Customers are increasingly heading to digital banks in a market where traditional technology has dominated. According to a 2023 survey from Visa, mobile apps have become ‘more popular than legacy systems among consumers who routinely send and receive funds in 10 key remittance zones’. 

One fintech that has improved cross-border payments is Toronto-based Black Banx. German billionaire Michael Gastauer is owner and CEO of the digital bank and successfully launched the platform in 2015 with a moderate 200,000 customers. Since then, Black Banx has dominated the global market and currently has a user base of over 39 million. Black Banx customers have access to a range of services that put the company as a leader of the digital banking industry. Private and business clients can take advantage of real time 24/7 currency exchange services, interest savings bearing accounts, international payments in 28 FIAT (government issued currencies) and two cryptocurrencies, as well as real time 24/7 crypto trading services, among others. Black Banx provides customers banking access without restrictions based on nationality, country of residence, religion, and amount of funds held or transferred. Its aim is to increase the simplicity of online banking, reduce transaction times and achieve financial inclusion.

Led by Gastauer, Black Banx has sought to revolutionise international transactions. By employing innovative technology and new partnerships, Black Banx eliminates the traditional troubles associated with cross-border payments. Transaction times are reduced and the process is a lot easier than conventional banking. 

Future of Cross-border Payments

Global payments are expected to rise from $190 trillion in 2023 to $290 trillion in 2030. Companies such as PayPal, Black Banx and Wise are expected to continue seeing demand and need for seamless international transfers. Over the next few years, it’s expected that each of these companies expands and further improves their cross-border payment processes allowing customers to send and receive internationally with unprecedented ease. 

Artificial intelligence (AI) and machine learning (ML) are poised to alter cross-border transactions by improving security, compliance, and the user experience. AI can assist in detecting and preventing fraud in real time, automate compliance checks, and provide consumers with personalised services based on their transaction history. As these technologies advance, they will significantly speed cross-border payments while ensuring their security and dependability.

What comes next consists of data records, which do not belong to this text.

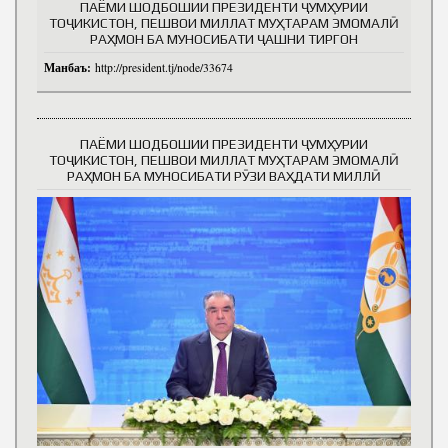
ПАЁМИ ШОДБОШИИ ПРЕЗИДЕНТИ ҶУМҲУРИИ
ТОҶИКИСТОН, ПЕШВОИ МИЛЛАТ МУҲТАРАМ ЭМОМАЛӢ
РАҲМОН БА МУНОСИБАТИ ҶАШНИ ТИРГОН
Манбаъ:
http://president.tj/node/33674
ПАЁМИ ШОДБОШИИ ПРЕЗИДЕНТИ ҶУМҲУРИИ
ТОҶИКИСТОН, ПЕШВОИ МИЛЛАТ МУҲТАРАМ ЭМОМАЛӢ
РАҲМОН БА МУНОСИБАТИ РӮЗИ ВАҲДАТИ МИЛЛӢ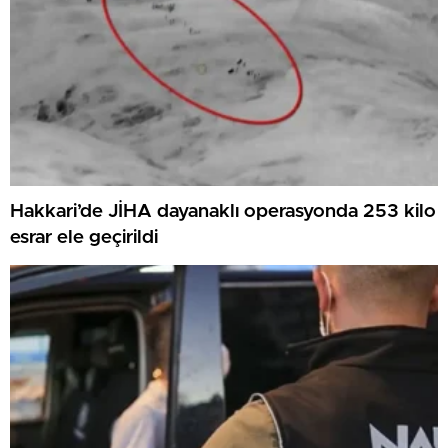
Hakkari’de JİHA dayanaklı operasyonda 253 kilo
esrar ele geçirildi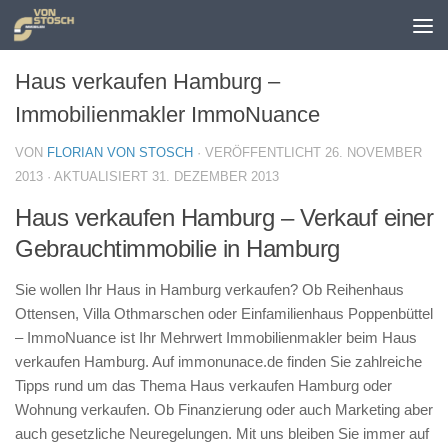
Zum Inhalt springen
Haus verkaufen Hamburg –
Immobilienmakler ImmoNuance
VON
FLORIAN VON STOSCH
· VERÖFFENTLICHT
26. NOVEMBER
2013
· AKTUALISIERT
31. DEZEMBER 2013
Haus verkaufen Hamburg – Verkauf einer
Gebrauchtimmobilie in Hamburg
Sie wollen Ihr Haus in Hamburg verkaufen? Ob Reihenhaus
Ottensen, Villa Othmarschen oder Einfamilienhaus Poppenbüttel
– ImmoNuance ist Ihr Mehrwert Immobilienmakler beim Haus
verkaufen Hamburg. Auf immonunace.de finden Sie zahlreiche
Tipps rund um das Thema Haus verkaufen Hamburg oder
Wohnung verkaufen. Ob Finanzierung oder auch Marketing aber
auch gesetzliche Neuregelungen. Mit uns bleiben Sie immer auf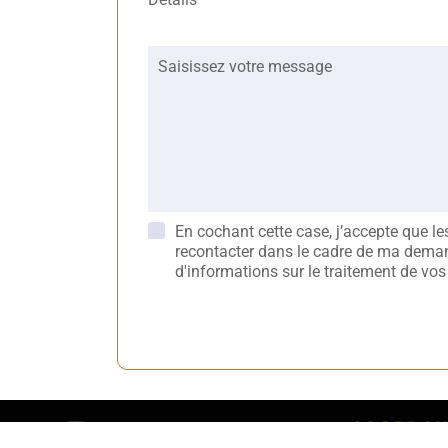
Saisissez votre message
En cochant cette case, j’accepte que le
recontacter dans le cadre de ma demand
d'informations sur le traitement de vos
COORDON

The future of cross-border transactions promises to be faster, more efficient, and more inclusive, thanks to technical advancements, legislative changes, and the rise of new global payment platforms. As the global financial system grows increasingly linked, individuals and organisations will want to be able to undertake safe, rapid, and cost-effective international transactions. The continuous advancements in this industry have the ability to change the global finance landscape while also promoting a more inclusive and equitable economic future for everybody.